Writings / Reviews

Fiction Reviews

Andrew MacDonald

 

The Divinity Gene

by Matthew J. Trafford

Vancouver, BC: Douglas & McIntyre, 2011

192 pp.  $22.95

 

Distillery Songs

by Mike Spry

London, ON: Insomniac Press, 2011

160 pp. $19.95

 

In her stint as guest-judge for The Giller Prize, British writer Victoria Glendinning railed against Canadian literature for being too boring, too regional, too . . . Canadian. In her eyes, we Canucks lack imagination, a willingness to take risks. See, for example, this excerpt from a piece in The Globe:

It seems in Canada that you only have to write a novel to get grants from the Canada Council for the Arts and from your provincial Arts Council, who are also thanked. Complaints were once voiced that most shortlisted Giller novels emanated from just three big-name publishers, all owned by Bertelsmann, and that virtually every winner lived in the Toronto area. Now, many of the submitted authors, and their rugged subject matter, hail from Saskatchewan, Manitoba, Nova Scotia, Newfoundland. That’s maybe because small publishers too are now subsidised, and they proliferate. If you want to get your novel published, be Canadian.

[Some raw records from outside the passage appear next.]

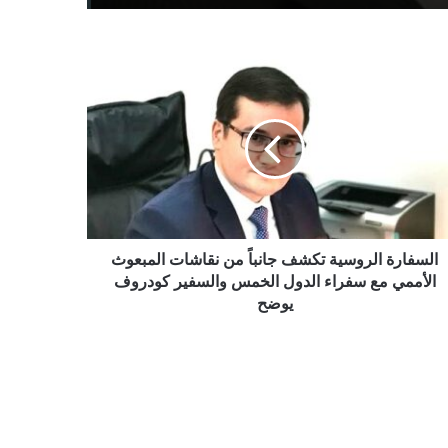
فارة
وسية
شف
اً
شات
بعوث
ممي
اء
السفارة الروسية تكشف جانباً من نقاشات المبعوث
ول
الأممي مع سفراء الدول الخمس والسفير كودروف
خمس
يوضح
سفير
روف
ضح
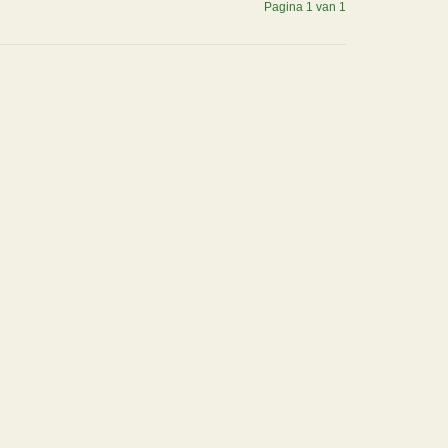
Pagina 1 van 1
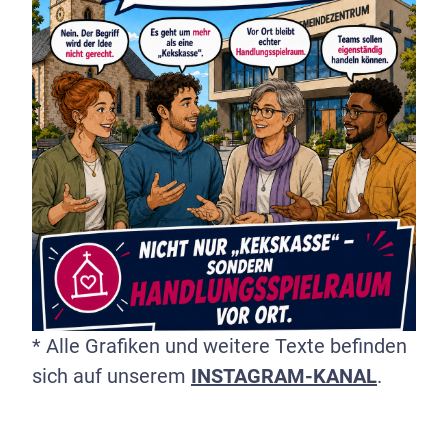
* Alle Grafiken und weitere Texte befinden
sich auf unserem
INSTAGRAM-KANAL
.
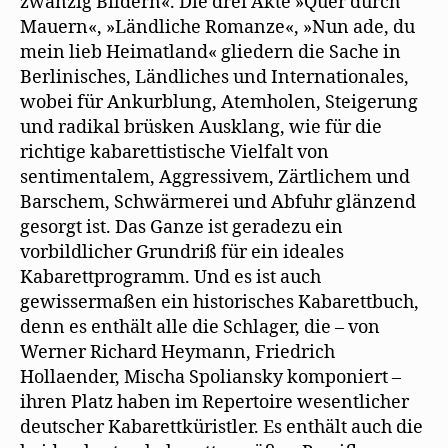
zwanzig Bildern«. Die drei Akte »Quer durch
Mauern«, »Ländliche Romanze«, »Nun ade, du
mein lieb Heimatland« gliedern die Sache in
Berlinisches, Ländliches und Internationales,
wobei für Ankurblung, Atemholen, Steigerung
und radikal brüsken Ausklang, wie für die
richtige kabarettistische Vielfalt von
sentimentalem, Aggressivem, Zärtlichem und
Barschem, Schwärmerei und Abfuhr glänzend
gesorgt ist. Das Ganze ist geradezu ein
vorbildlicher Grundriß für ein ideales
Kabarettprogramm. Und es ist auch
gewissermaßen ein historisches Kabarettbuch,
denn es enthält alle die Schlager, die – von
Werner Richard Heymann, Friedrich
Hollaender, Mischa Spoliansky komponiert –
ihren Platz haben im Repertoire wesentlicher
deutscher Kabarettküristler. Es enthält auch die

Though one can concede that maybe, just maybe, Ms. Glendinning has a point, it’s also clear she hasn’t read Matthew J. Trafford or Mike Spry. The Divinity Gene, Trafford’s debut collection, is a wicked fusion of Italo Calvino and the kind of funky grist you’d find in McSweeney’s, while Spry’s own debut collection, Distillery Songs, is a welcome knee to the groin of anyone who says that Canadian’s can’t be funny, subversive, or over-the-top.

The stories in The Divinity Gene tend to go one of two ways. Either they’re intensely creative pieces – a dance club run by angels demands of its patrons an odd sort of bartering, the son of a fisherman watches as dad slices open a mermaid – that challenge perception, or more conventionally realist stories where character trumps concept.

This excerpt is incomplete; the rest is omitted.